11. The video processing method of claim 9, wherein the first pixel is included in a first fill region of the at least one fill region and the second pixel is included in a first projection plane of the at least one projection plane; a portion of the bitstream is generated by encoding a projection-based frame, wherein the projection-based frame includes the at least one projection surface and the at least one fill region encapsulated in the projection layout of the 360 degree virtual reality projection; by applying geometric padding to the first projection surface, pixel values of pixels included in the first padding region encapsulated in the projection-based frame are generated.

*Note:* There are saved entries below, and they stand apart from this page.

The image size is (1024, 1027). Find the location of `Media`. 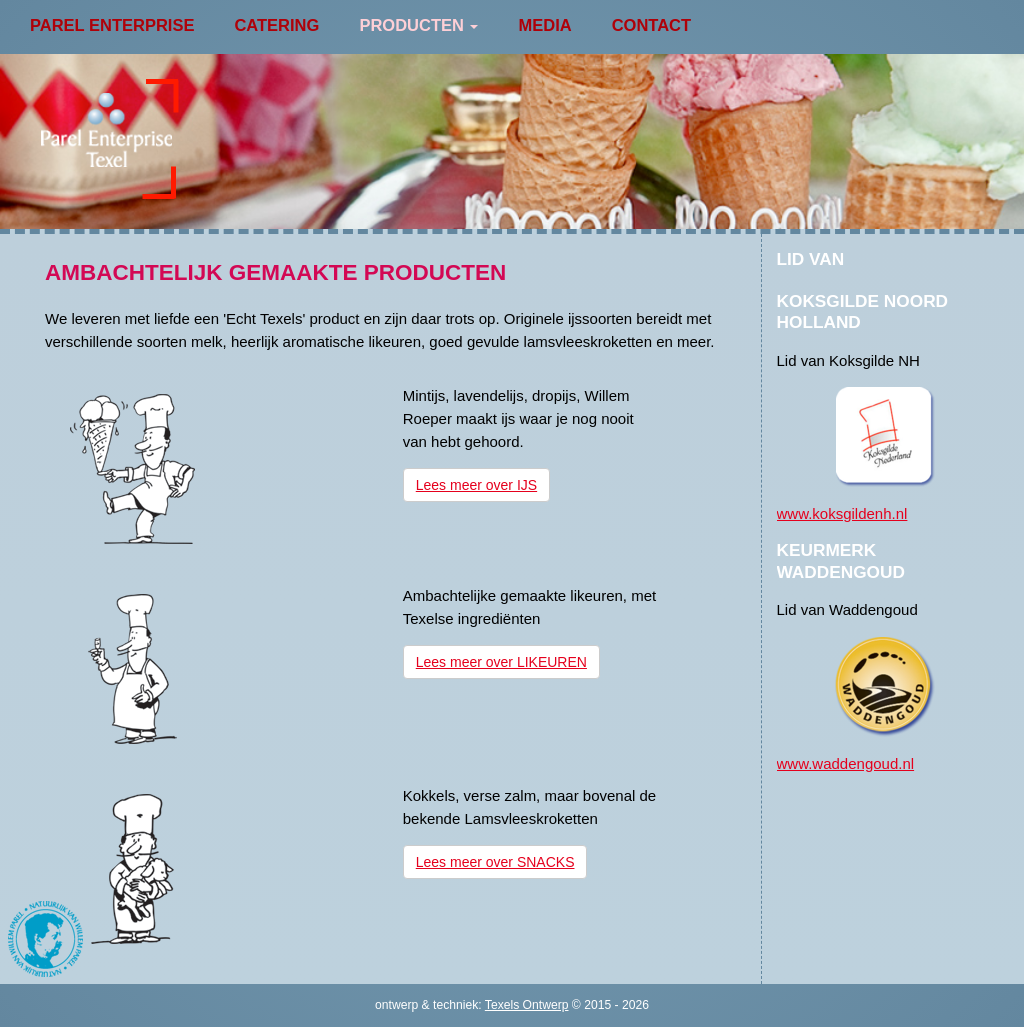 Media is located at coordinates (544, 25).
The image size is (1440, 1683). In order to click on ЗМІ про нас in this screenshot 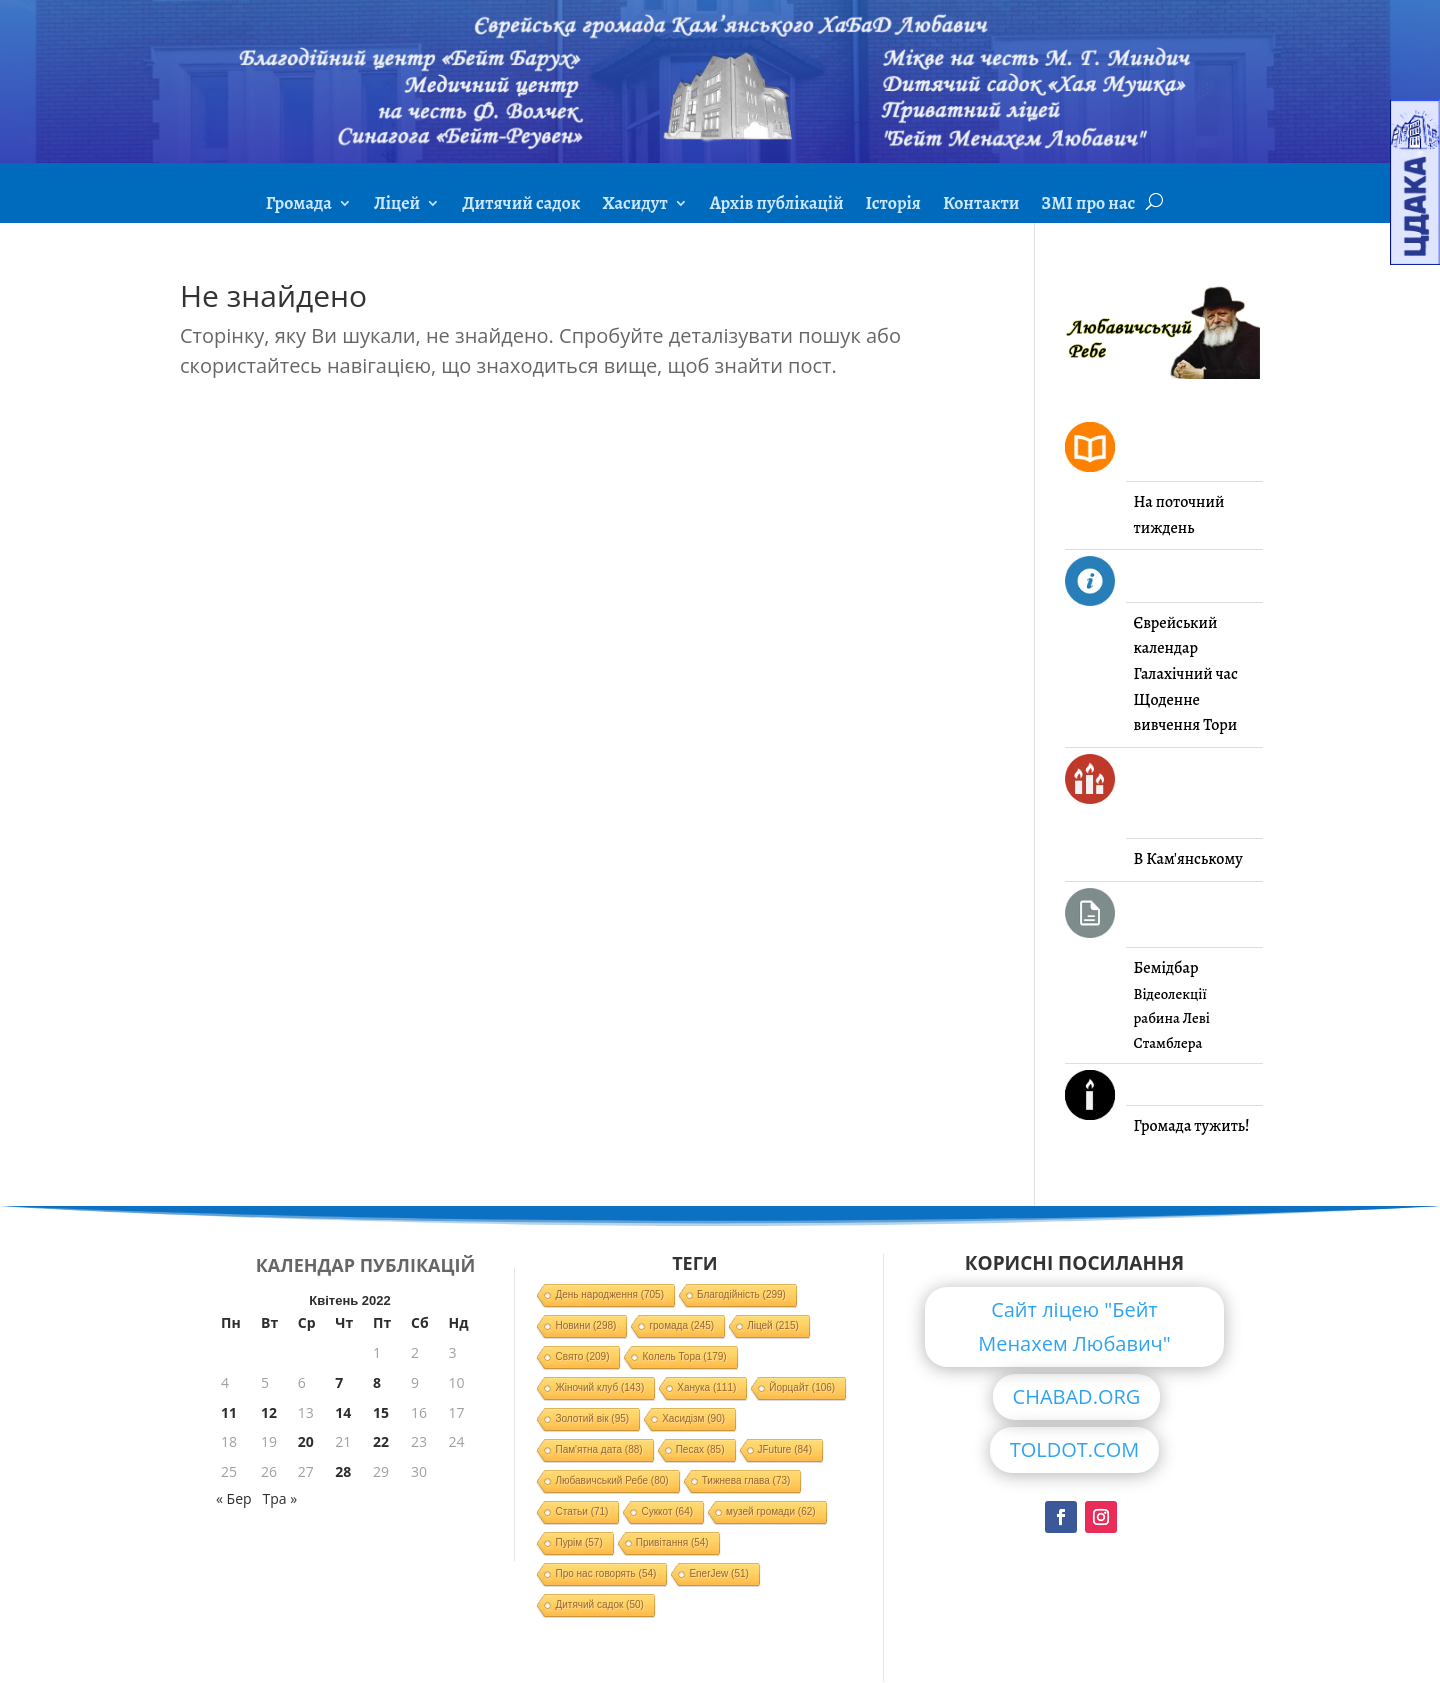 , I will do `click(1088, 205)`.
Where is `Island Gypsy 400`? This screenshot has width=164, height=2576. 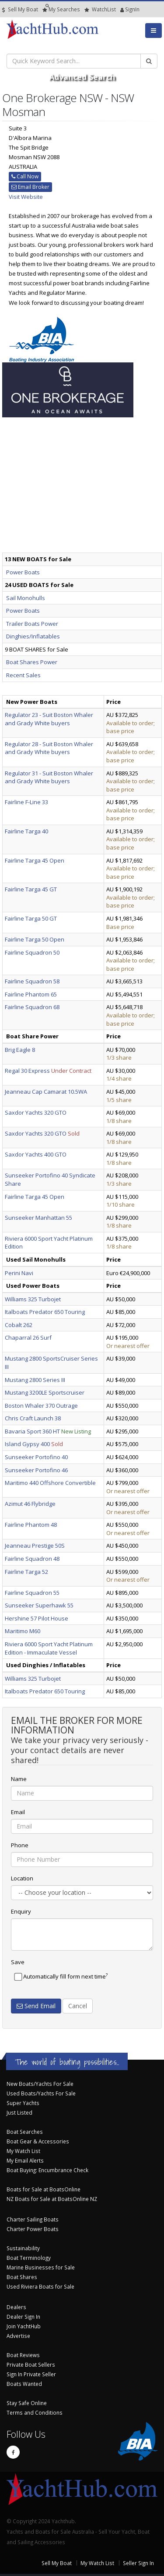 Island Gypsy 400 is located at coordinates (27, 1444).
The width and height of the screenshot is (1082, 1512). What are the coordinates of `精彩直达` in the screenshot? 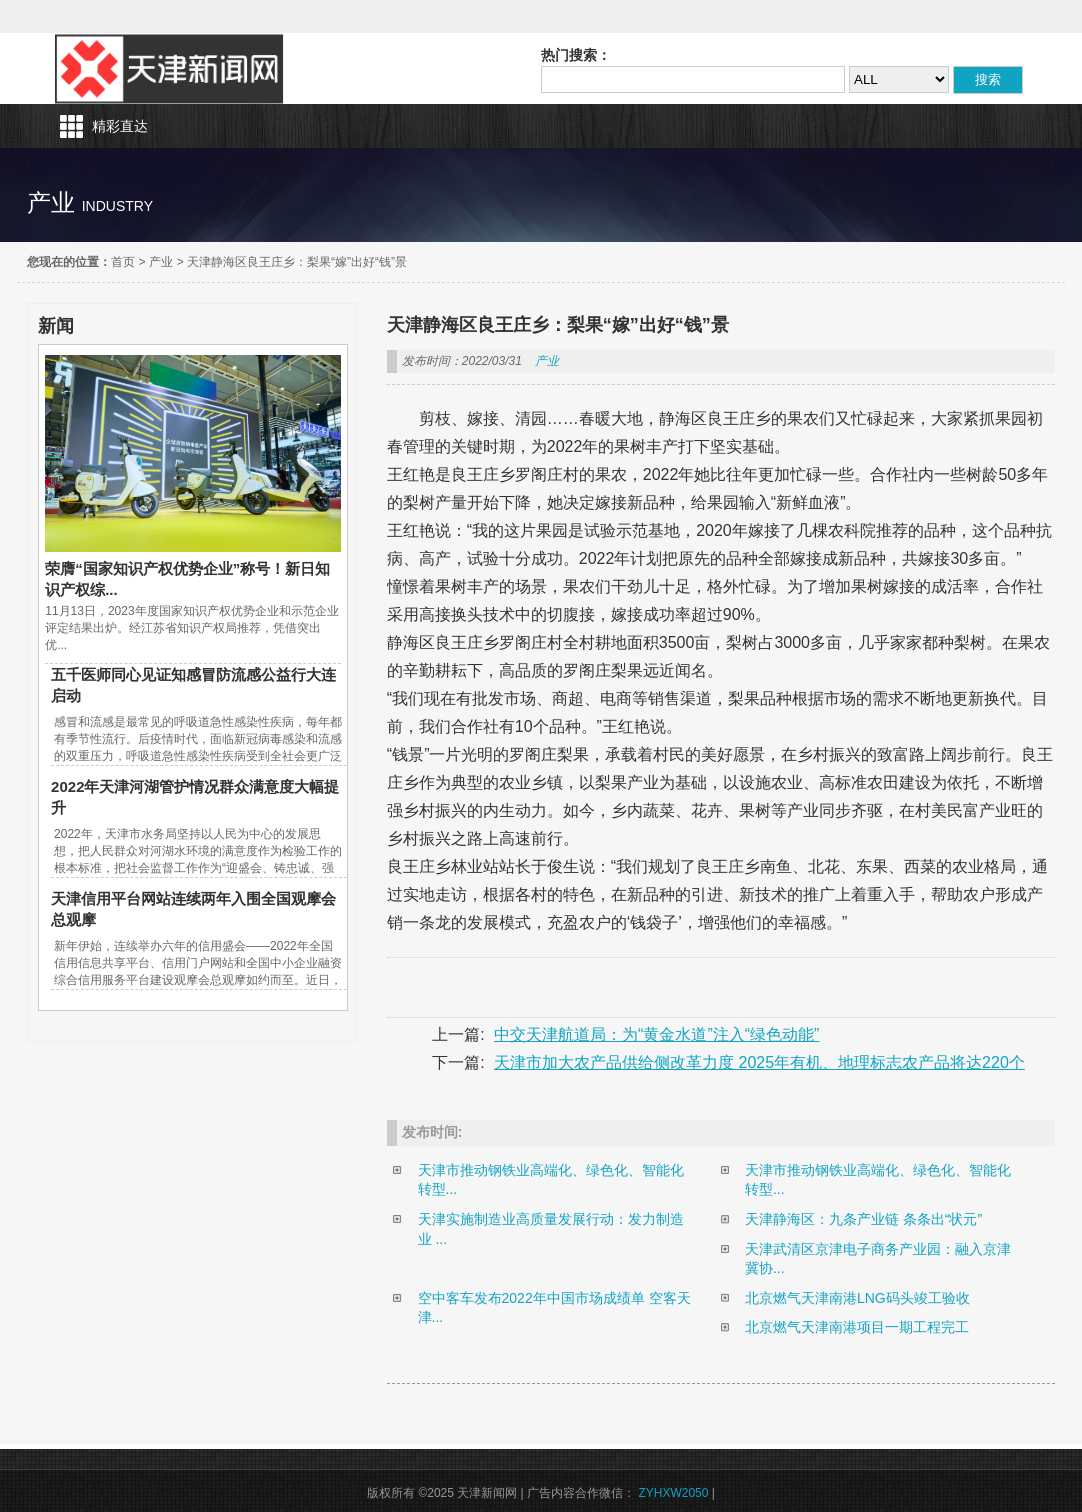 It's located at (120, 126).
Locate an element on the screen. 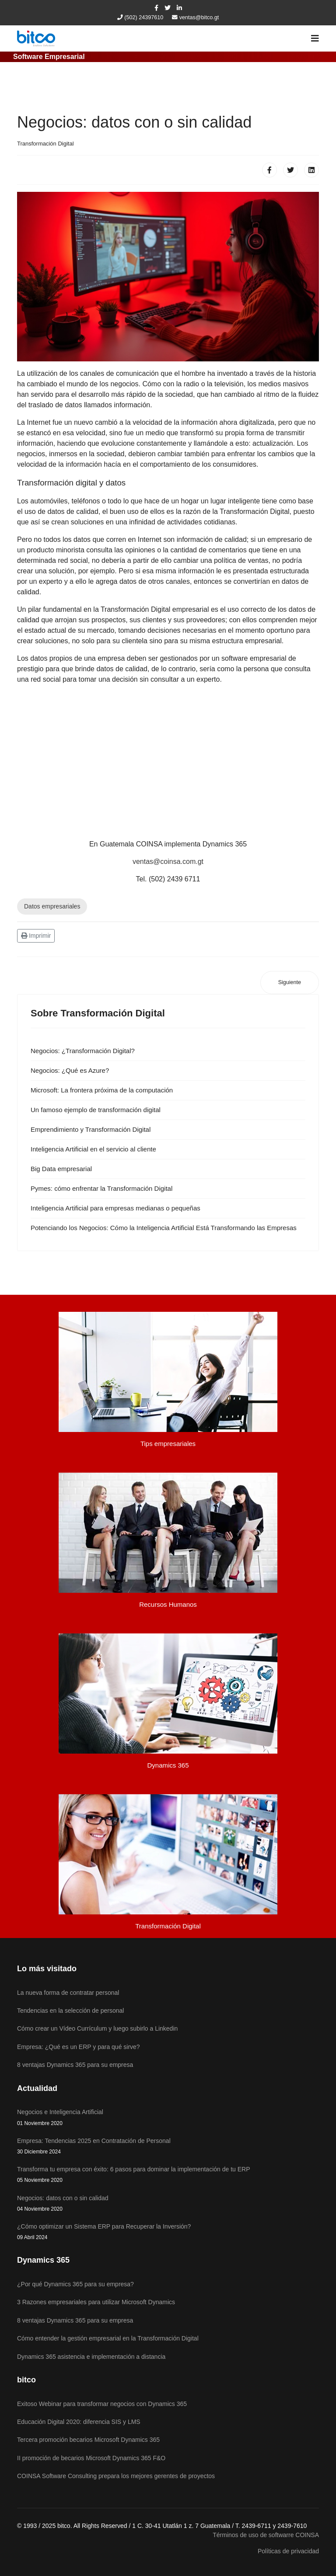 This screenshot has height=2576, width=336. Dynamics 365 asistencia e implementación a distancia is located at coordinates (91, 2356). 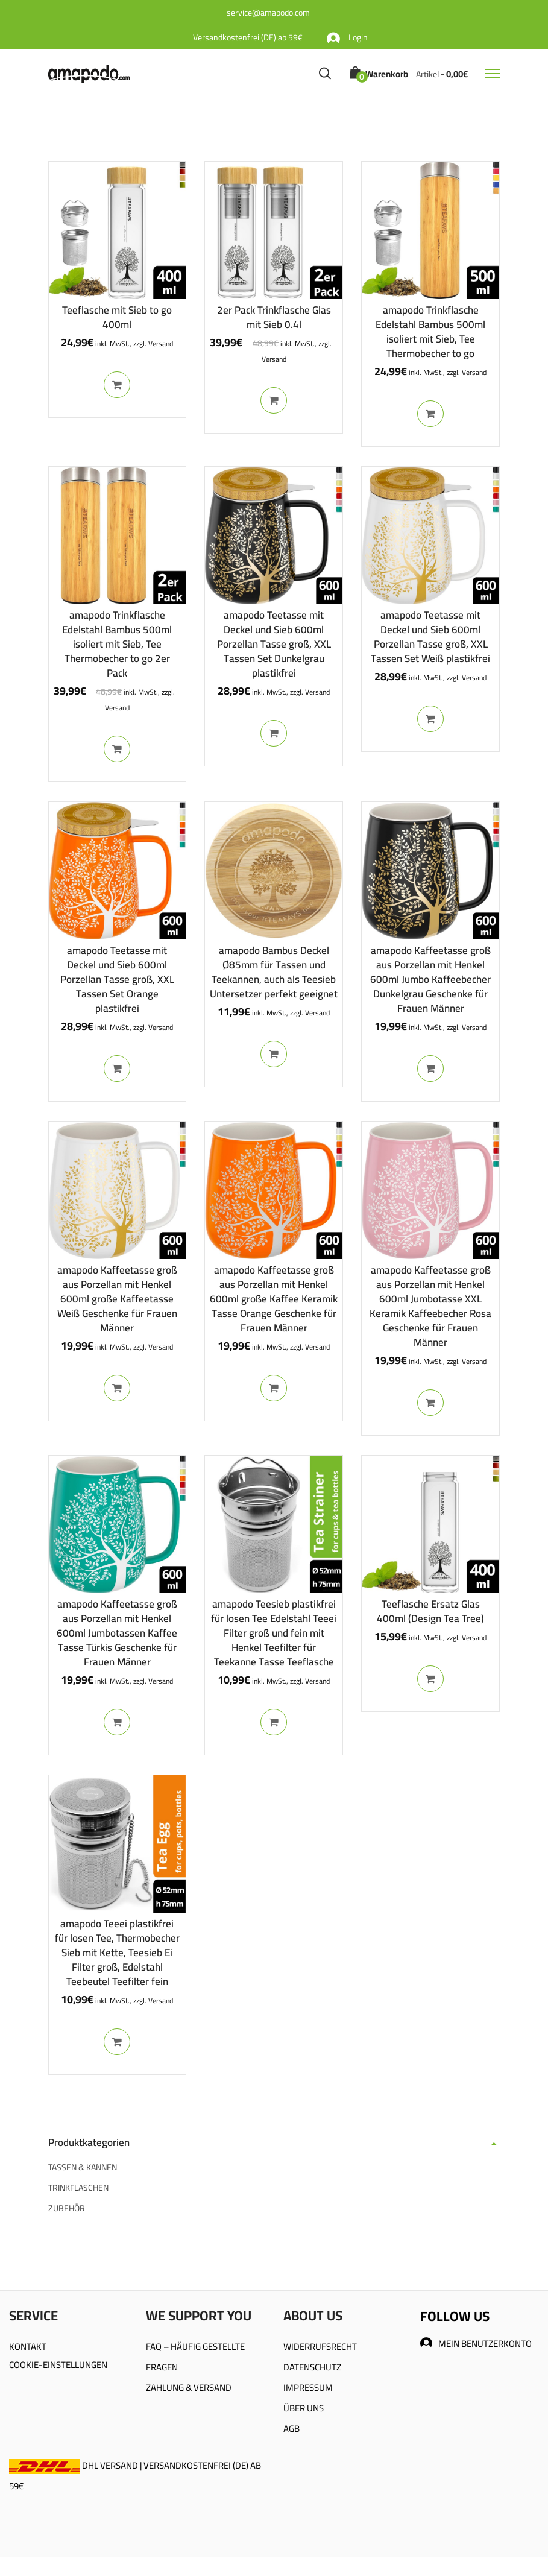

12. The video processing method of claim 9, wherein the updated pixel value of the first pixel is calculated by using the formula:

wherein S' _REC An updated pixel value representing the first pixel, S 'representing a decoded pixel value obtained for the first pixel, T' representing a decoded pixel value obtained for the second pixel, M representing a fill width of a first fill area, and N representing a distance between the first pixel and a side of a projection surface connected to the first fill area.

13. The video processing method according to claim 12, wherein n=i+0.5, i is an index of a first pixel counted from one side of the projection surface connected to the first filling area, and i is a negative integer not smaller than-M.

14. The video processing method of claim 9, wherein the projection layout is a cube projection layout with padding.